Elucidating the role of gut microbially produced hydrogen sulfide in metabolic flexibility and aging

A hallmark of aging is the decline in the ability to adapt to nutrient availability (metabolic flexibility). While gut microbes are linked to health, their role in aging is understudied.

Hydrogen sulfide (H2S), produced by both the host and microbes, modulates metabolism but decreases with age, though therapeutic restoration shows promise. Despite high gut H2S levels, the role of microbial-H2S in metabolic flexibility and aging remains unknown.
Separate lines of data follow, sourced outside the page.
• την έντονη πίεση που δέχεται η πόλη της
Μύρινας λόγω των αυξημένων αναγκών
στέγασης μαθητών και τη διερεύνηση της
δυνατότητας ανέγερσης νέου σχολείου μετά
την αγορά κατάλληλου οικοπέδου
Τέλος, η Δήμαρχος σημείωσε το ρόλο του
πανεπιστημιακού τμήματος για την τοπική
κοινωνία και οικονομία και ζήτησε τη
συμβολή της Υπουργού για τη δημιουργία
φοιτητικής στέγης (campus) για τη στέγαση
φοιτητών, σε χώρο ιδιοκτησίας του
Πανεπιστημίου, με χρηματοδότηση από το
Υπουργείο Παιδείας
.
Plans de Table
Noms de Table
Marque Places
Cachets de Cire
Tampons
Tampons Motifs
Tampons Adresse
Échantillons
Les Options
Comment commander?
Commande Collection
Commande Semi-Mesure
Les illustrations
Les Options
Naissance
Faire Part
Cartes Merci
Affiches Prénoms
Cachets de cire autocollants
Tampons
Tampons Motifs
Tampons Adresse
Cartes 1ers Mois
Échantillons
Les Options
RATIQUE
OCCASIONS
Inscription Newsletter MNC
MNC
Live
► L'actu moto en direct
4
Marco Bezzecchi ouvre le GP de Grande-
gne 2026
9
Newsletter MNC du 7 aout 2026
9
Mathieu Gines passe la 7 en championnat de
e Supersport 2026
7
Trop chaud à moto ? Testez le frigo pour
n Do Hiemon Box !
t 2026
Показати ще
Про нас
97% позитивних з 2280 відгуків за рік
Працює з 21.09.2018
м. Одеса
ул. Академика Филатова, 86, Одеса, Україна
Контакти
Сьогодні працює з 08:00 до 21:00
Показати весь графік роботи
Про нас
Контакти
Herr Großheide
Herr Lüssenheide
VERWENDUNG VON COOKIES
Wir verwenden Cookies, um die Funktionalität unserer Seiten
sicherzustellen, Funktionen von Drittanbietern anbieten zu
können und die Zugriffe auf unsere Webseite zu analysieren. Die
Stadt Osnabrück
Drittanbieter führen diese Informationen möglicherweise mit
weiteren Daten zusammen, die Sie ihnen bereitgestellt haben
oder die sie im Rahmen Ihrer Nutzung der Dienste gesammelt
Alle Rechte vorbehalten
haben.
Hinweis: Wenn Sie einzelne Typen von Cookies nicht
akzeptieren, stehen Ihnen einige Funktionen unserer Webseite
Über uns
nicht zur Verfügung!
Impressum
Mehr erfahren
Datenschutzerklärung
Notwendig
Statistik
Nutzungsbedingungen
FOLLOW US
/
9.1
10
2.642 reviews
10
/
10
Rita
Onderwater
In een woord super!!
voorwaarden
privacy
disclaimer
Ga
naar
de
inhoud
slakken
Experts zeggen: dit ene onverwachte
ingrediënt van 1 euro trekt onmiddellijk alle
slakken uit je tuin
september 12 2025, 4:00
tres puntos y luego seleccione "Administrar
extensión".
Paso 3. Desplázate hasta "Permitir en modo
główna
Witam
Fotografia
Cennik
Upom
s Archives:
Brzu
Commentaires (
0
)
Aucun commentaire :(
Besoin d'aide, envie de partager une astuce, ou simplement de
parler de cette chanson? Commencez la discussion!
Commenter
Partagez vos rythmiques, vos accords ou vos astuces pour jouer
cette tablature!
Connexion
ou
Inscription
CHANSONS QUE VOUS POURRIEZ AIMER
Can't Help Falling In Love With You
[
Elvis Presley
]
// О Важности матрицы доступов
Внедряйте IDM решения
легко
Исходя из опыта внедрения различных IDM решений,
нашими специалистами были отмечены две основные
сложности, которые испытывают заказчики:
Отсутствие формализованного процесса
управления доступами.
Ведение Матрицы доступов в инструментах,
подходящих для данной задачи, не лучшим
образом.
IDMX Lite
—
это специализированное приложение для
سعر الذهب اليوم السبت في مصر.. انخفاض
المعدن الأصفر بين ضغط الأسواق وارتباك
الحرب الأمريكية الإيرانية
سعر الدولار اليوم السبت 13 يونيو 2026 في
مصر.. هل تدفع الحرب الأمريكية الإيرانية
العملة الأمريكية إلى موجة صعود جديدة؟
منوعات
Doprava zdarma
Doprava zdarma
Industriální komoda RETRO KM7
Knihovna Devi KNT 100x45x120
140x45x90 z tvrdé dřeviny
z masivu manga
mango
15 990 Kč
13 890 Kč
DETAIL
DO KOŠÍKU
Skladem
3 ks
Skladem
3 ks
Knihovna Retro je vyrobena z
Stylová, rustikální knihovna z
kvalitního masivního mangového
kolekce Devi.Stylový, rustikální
I will elucidate the effects and targeted pathways of microbial-H2S by using the metabolically flexible thirteen-lined ground squirrels (TLGS), which enter torpor—an extended state of fasted hibernation with reduced metabolism (~95%)—and the short-lived, genetically modifiable Caenorhabditis elegans, in the Mair and Krautkramer labs at Harvard T.H.

Chan School of Public Health.

During torpor, TLGS have gut microbial shifts similar to fasted humans, with increased H2S-producing sulfate-reducing bacteria (SRB). Elevated torpid liver H2S levels suggest that H2S travels from the gut to the liver.

In C. elegans, H2S is required for extended lifespan under dietary restriction by modulating conserved metabolic pathways.

Thus, I will use (1) TLGS to determine the contribution SRB-H2S to liver metabolic flexibility, and (2) C. elegans to identify evolutionarily conserved age-related metabolic pathways modulated by SRB-H2S.

By supplementing or depleting SRB, I will contribute to understanding the role of SRB in metabolic flexibility and aging.